**DATA FOR THIS TASK:**
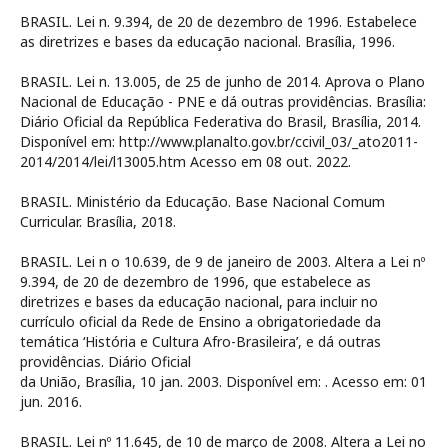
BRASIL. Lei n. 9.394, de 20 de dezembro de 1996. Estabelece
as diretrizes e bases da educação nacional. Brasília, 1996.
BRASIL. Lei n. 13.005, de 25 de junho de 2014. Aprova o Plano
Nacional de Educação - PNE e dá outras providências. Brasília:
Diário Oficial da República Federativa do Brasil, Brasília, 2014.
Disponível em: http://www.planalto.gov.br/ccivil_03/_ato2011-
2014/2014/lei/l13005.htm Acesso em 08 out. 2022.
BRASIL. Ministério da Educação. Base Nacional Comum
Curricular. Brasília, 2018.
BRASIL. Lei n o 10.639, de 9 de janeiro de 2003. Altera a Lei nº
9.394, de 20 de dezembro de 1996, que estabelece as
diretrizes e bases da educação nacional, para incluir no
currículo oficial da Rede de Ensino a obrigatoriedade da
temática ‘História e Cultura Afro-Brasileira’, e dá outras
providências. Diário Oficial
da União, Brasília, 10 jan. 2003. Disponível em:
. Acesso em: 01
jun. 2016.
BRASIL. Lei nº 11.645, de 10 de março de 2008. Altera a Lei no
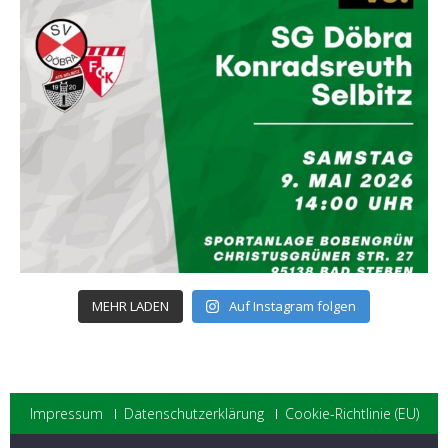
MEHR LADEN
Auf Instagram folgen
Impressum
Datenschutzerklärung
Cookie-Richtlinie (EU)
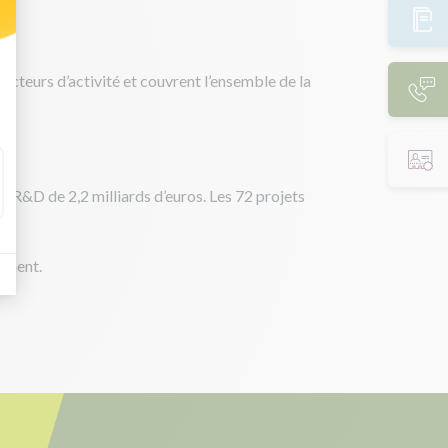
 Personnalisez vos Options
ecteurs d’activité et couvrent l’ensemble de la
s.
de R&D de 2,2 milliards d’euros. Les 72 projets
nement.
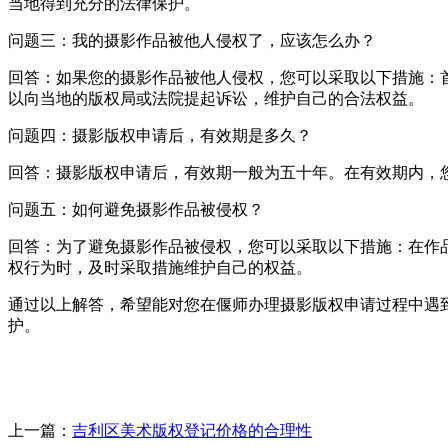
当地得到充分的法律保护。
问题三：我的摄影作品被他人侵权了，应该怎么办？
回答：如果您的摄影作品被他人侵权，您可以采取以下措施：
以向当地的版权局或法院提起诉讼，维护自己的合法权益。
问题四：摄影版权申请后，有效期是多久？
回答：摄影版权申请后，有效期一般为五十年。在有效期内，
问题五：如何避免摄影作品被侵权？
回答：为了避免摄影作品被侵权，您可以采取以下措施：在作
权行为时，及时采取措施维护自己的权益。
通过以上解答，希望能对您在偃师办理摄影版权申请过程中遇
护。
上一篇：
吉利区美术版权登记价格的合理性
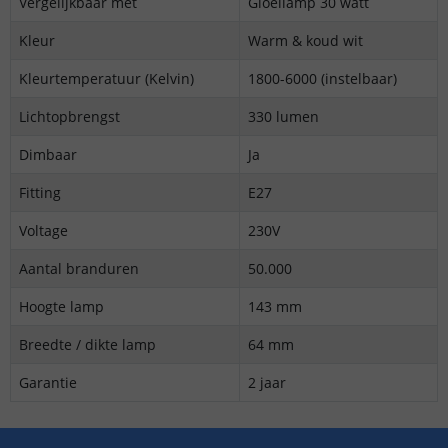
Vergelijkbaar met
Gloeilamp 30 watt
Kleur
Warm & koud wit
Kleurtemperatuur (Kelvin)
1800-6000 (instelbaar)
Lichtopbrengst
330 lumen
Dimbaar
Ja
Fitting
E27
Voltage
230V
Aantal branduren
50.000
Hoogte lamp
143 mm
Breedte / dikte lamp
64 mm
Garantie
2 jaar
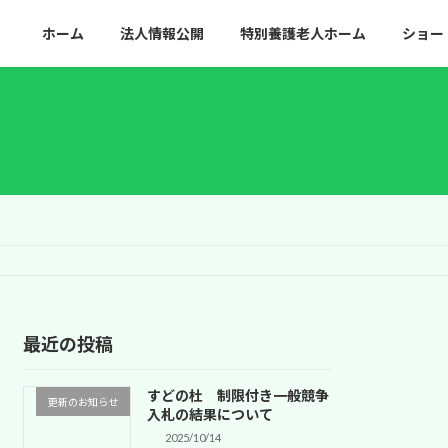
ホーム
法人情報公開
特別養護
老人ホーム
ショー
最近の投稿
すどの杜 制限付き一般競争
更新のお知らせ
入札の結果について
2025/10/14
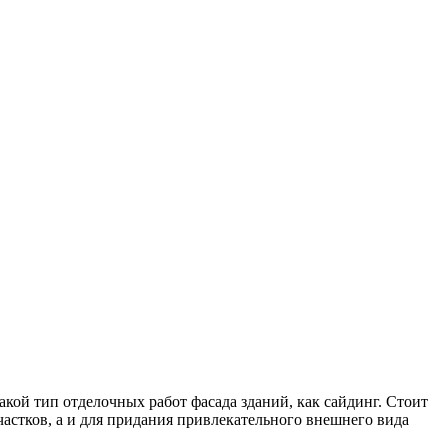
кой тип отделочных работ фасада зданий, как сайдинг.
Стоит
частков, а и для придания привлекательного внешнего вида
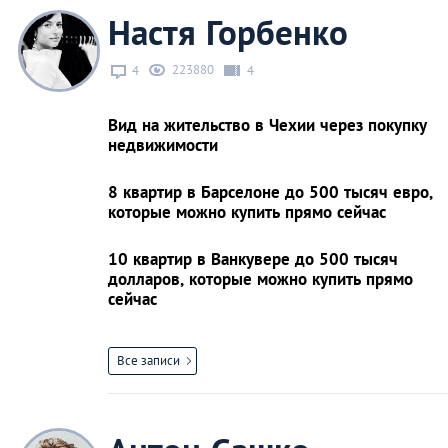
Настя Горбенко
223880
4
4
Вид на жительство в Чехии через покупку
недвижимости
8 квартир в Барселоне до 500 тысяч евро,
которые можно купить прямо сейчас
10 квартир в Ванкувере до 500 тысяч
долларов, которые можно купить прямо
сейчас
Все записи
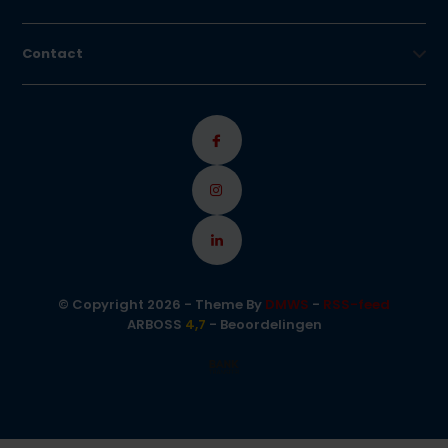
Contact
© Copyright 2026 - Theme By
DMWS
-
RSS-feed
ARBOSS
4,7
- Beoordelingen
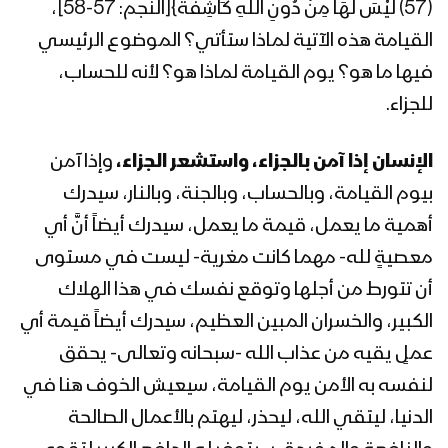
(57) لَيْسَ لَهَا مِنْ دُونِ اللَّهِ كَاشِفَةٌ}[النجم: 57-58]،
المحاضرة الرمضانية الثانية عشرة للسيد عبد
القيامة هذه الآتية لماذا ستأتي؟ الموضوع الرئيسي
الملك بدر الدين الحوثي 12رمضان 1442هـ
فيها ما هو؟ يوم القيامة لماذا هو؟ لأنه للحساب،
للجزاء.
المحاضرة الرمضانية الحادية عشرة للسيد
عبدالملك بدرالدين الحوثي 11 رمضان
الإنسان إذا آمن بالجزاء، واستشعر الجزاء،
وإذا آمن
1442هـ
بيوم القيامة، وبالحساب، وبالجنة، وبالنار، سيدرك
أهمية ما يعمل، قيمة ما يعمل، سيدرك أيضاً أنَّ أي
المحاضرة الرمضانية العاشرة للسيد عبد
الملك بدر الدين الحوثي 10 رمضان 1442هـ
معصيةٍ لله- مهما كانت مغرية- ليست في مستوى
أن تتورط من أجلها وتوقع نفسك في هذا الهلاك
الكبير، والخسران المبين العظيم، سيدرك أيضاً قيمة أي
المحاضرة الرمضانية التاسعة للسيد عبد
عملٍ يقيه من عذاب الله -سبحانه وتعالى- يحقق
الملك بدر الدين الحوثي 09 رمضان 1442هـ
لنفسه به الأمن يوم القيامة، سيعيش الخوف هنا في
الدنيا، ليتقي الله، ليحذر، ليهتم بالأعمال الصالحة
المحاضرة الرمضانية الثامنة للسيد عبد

---

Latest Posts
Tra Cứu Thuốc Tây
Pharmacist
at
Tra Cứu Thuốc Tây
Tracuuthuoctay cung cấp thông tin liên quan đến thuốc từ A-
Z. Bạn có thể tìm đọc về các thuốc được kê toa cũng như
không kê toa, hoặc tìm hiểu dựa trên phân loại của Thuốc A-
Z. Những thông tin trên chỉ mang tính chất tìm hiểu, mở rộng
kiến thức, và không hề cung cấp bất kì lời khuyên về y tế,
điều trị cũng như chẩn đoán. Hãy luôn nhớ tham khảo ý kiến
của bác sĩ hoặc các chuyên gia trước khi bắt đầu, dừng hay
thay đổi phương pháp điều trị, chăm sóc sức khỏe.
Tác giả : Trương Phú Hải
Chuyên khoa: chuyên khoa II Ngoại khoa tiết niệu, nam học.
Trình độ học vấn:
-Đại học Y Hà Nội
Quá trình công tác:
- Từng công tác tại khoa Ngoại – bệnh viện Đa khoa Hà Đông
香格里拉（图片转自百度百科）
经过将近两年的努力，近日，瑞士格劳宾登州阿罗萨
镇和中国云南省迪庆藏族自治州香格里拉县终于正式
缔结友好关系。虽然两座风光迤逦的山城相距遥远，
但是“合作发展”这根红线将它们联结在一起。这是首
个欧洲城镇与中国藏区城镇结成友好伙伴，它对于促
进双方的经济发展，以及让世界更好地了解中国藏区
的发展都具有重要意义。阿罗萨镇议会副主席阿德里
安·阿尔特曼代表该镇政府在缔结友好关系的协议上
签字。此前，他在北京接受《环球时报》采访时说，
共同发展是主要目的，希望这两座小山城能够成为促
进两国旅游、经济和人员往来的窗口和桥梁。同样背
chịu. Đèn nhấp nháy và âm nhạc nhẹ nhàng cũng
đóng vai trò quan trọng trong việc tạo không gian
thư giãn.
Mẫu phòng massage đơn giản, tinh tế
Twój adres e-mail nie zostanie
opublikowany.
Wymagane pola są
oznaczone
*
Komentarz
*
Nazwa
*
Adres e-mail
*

==

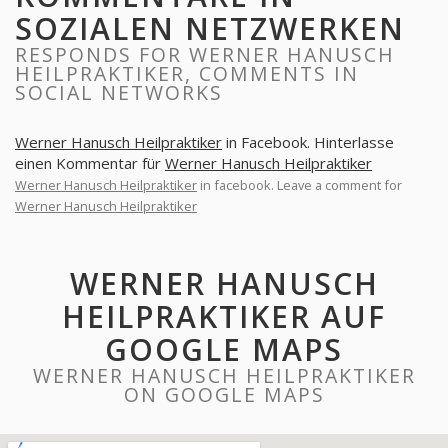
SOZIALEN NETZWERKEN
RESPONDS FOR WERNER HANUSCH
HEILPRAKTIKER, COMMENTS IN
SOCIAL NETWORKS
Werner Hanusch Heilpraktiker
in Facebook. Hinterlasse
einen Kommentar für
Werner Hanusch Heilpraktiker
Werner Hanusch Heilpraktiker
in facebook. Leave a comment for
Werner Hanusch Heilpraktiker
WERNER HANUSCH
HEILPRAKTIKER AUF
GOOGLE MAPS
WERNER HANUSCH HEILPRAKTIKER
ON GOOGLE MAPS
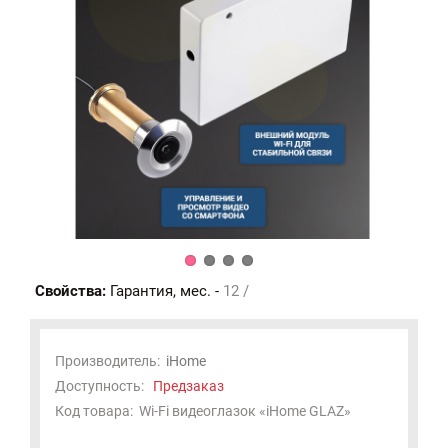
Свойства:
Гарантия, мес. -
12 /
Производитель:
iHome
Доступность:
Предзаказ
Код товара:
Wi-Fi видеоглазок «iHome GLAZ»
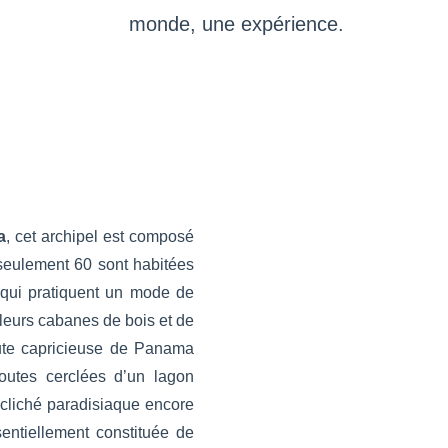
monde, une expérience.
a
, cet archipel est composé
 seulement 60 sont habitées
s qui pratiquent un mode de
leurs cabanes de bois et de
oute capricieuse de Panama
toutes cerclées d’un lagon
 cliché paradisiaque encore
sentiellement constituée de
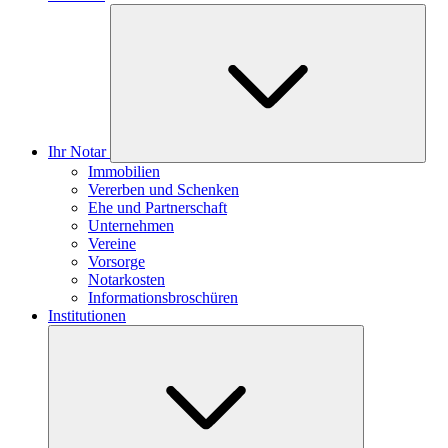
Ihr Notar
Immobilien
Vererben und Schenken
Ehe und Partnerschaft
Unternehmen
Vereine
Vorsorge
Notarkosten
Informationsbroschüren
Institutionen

**WHAT YOU ARE ASKED TO DO:** In the records above, everything from the line with "BRASIL. Lei n. 9.394, de" down to the line with "Personnalisez vos Options" must be duplicated exactly, both lines kept. Leave no pictures in.

**SOLUTION FOR THIS TASK:**
BRASIL. Lei n. 9.394, de 20 de dezembro de 1996. Estabelece
as diretrizes e bases da educação nacional. Brasília, 1996.
BRASIL. Lei n. 13.005, de 25 de junho de 2014. Aprova o Plano
Nacional de Educação - PNE e dá outras providências. Brasília:
Diário Oficial da República Federativa do Brasil, Brasília, 2014.
Disponível em: http://www.planalto.gov.br/ccivil_03/_ato2011-
2014/2014/lei/l13005.htm Acesso em 08 out. 2022.
BRASIL. Ministério da Educação. Base Nacional Comum
Curricular. Brasília, 2018.
BRASIL. Lei n o 10.639, de 9 de janeiro de 2003. Altera a Lei nº
9.394, de 20 de dezembro de 1996, que estabelece as
diretrizes e bases da educação nacional, para incluir no
currículo oficial da Rede de Ensino a obrigatoriedade da
temática ‘História e Cultura Afro-Brasileira’, e dá outras
providências. Diário Oficial
da União, Brasília, 10 jan. 2003. Disponível em:
. Acesso em: 01
jun. 2016.
BRASIL. Lei nº 11.645, de 10 de março de 2008. Altera a Lei no
MEHR LADEN
Auf Instagram folgen
Impressum
Datenschutzerklärung
Cookie-Richtlinie (EU)
 Personnalisez vos Options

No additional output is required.